Sollten Sie jedoch Ihren Rhythmus nicht früh finden können, kann dieser mediale und nationale Druck auch lähmen. Es war sehr aufschlussreich, die irritierten und fassungslosen Gesichter der Brasilianer zu sehen, als Sie gegen Serbien von der eigenen Nation ausgepfiffen wurden.
Momentan geben Sie sich sehr arrogant, zumindest was man so auf der Pressekonferenz gesehen hat. Hätte Scolari nämlich nicht so eingeschätzt, zumindest nicht mit seiner Aussage, dass Kroatien nur eine "kleine Durchgangsstation" ist, auf dem "Weg zum Ruhm".
Und ein naiver und selbstverliebter "Neymar", meinte er werde, sehr ruhig vor diesem Spiel einschlafen. Ach, wie süß, der Kleine, große Sprüche, aber bei Barcelona nichts von der Bank gerissen.
Mit purer Arroganz, hat man noch nie Spiele gewonnen, vor allem nicht gegen "Yugos" (Kroaten, Serben, Bosnier) die man mit solchen Aussagen nur noch zusätzlich motivieren wird. Bei solchen Spielen ohnehin keine Motivation nötig - denn wenn man mit Ihnen nicht rechnet, sind Sie da. Das ist wirklich teilweise eine "Wundertüte", die auch von spontaner Überheblichkeit und Arroganz geprägt ist - mit dem Resultat, wie 1:1 gegen Malta oder 0:0 gegen Island.
In solchen Spielen braucht man neben Glück und der exzellenten Tagesform des Kollektivs, auch eine Prise Taktik, ala Guus Hiddink oder Manuel Pellegrini.
Leider fehlt dies gänzlich bei Kovac, oder kann mir jemand erklären, wie man Trainer der kroatischen Nationalmannschaft wird, nachdem man zuvor die kroatische U21, sowie die U21 von Red Bull Salzburg trainiert hat und bei Red Salzburg nur CO. Trainer war.
Wahat a fuck - is going on there [[nixweiss]]!!!
Die ersten 20 Minuten werden zeigen, ob es Kroatien schafft den Brasilianern den Spielfluss zu nehmen, indem Sie Pressing spielen, sicheren und kombinationsreichen Ballbesitz vorweisen, eng am Gegenspieler stehen und mitlaufen, sowie mit schnellen und direkten Kontern ein Lebenszeichen abgeben und die Brasilianer damit einschüchtern und beschäftigen.
Im Endeffekt ist den Kroaten das Beste passiert, den keiner rechnet damit das Sie überhaupt etwas gegen Brasilien zu melden haben werden und das ist Ihre größte Stärke, nämlich Ihre Unberechenbarkeit. An guten Tagen ist vieles möglich, doch wenn wir so spielen wie gegen Australien und Island gehen wir 7:0, in den Atlantik baden.

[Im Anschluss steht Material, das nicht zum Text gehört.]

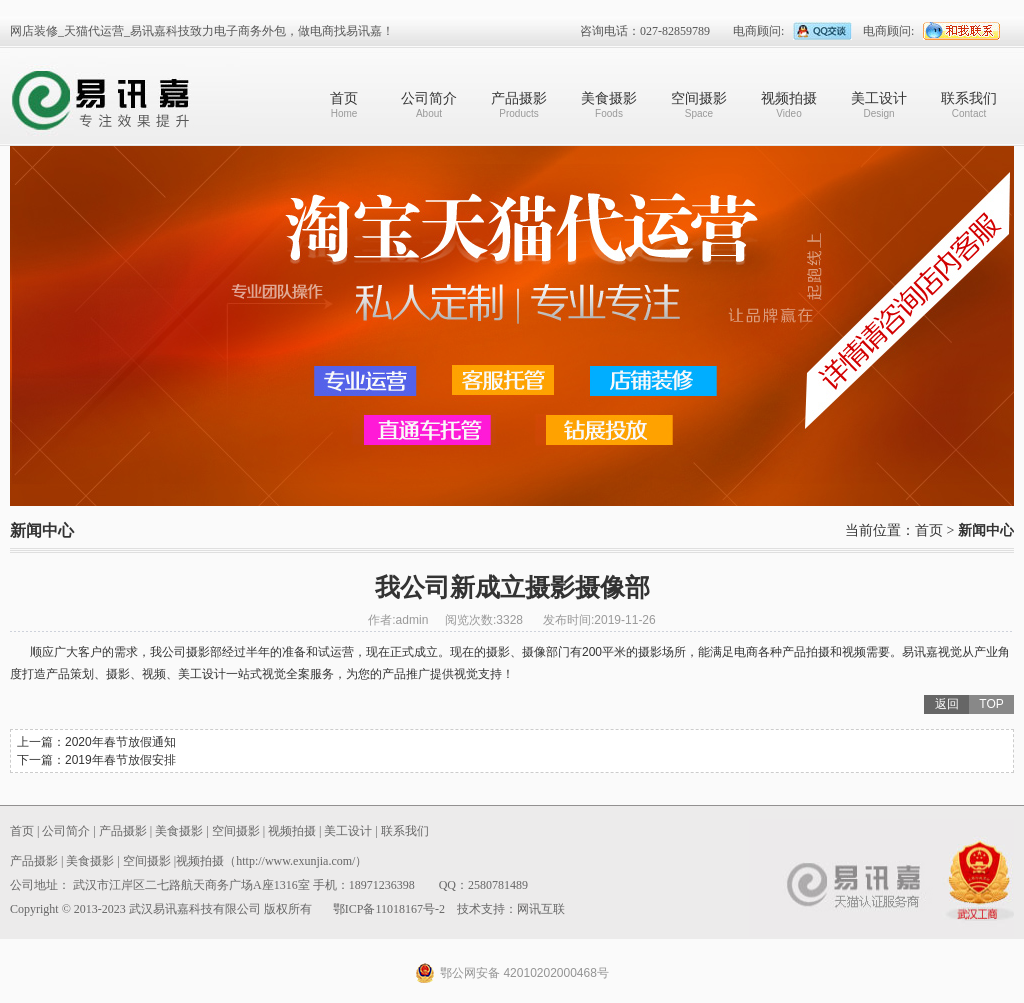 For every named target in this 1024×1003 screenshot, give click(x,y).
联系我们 (969, 104)
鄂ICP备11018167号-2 (389, 909)
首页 (344, 104)
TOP (991, 704)
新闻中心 (986, 530)
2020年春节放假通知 (120, 742)
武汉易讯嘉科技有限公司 (125, 97)
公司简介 (429, 104)
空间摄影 (699, 104)
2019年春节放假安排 (120, 760)
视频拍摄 (789, 104)
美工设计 (879, 104)
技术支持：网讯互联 (511, 909)
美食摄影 (609, 104)
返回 (947, 704)
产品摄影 (519, 104) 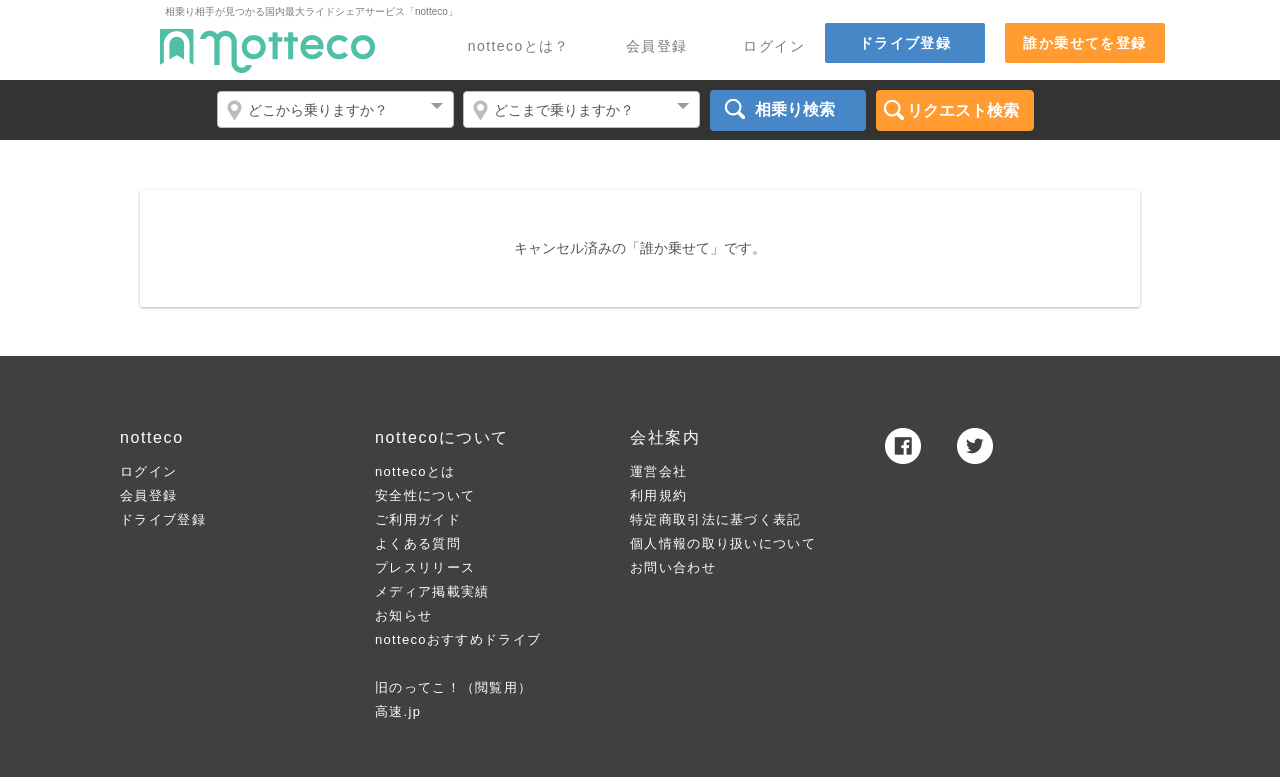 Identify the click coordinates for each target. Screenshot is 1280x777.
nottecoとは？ (519, 46)
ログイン (774, 46)
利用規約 (658, 495)
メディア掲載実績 (432, 591)
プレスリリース (425, 567)
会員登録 (657, 46)
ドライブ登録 (905, 43)
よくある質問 (418, 543)
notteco (267, 51)
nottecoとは (415, 471)
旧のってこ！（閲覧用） (453, 687)
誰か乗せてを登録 (1084, 43)
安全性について (425, 495)
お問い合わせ (673, 567)
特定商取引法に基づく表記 (716, 519)
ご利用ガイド (418, 519)
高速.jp (398, 711)
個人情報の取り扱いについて (723, 543)
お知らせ (403, 615)
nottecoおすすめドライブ (458, 639)
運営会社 (658, 471) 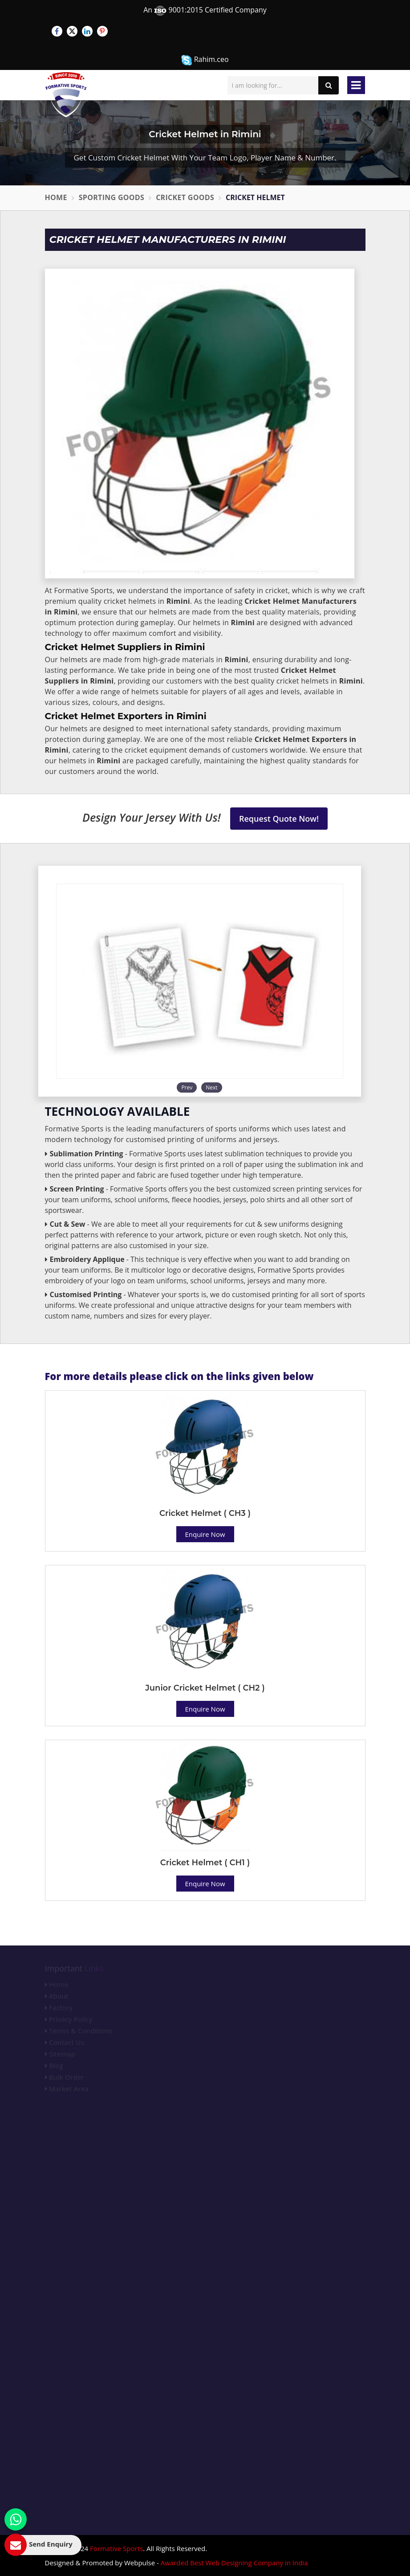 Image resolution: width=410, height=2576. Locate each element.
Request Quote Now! (279, 818)
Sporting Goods (111, 197)
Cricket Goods (185, 197)
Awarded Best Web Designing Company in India (234, 2562)
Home (56, 197)
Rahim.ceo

Würde mir die schnellen und technisch versierten, Olic, Perisic und als zugabe Eduardo oder den jungen Rebic in der Startelf wünschen, womit man nach der Balleroberung (Marcelo und Alves), auf den außen sich sehr schnell und direkt in die gefährliche brasilianische Zone dribbeln kann und durch die Freistöße von Modric und Rakitic, für eine Überraschung sorgen kann.
David Luiz und Cesar sind somit immer für einen Aussetzer gut und somit bitte nicht mit einem statischen und langsamen Jelavic in der Startelf beginnen, wo sich Thiago und Luiz die Aufgabe gegenseitig übertragen können.
Außerdem wird es immens wichtig sein nicht übermäßig hart einzusteigen, und gelbe Karten regnen zulassen, Marcelos Läufe bis zur Grundlinie zu unterbinden, denn damit schafft er eine Überzahl für Neymar und Hulk, sowie dem Oscar bloß keine Räume zu schaffen, um durch die Gasse den Hulk oder Fred anzuspielen.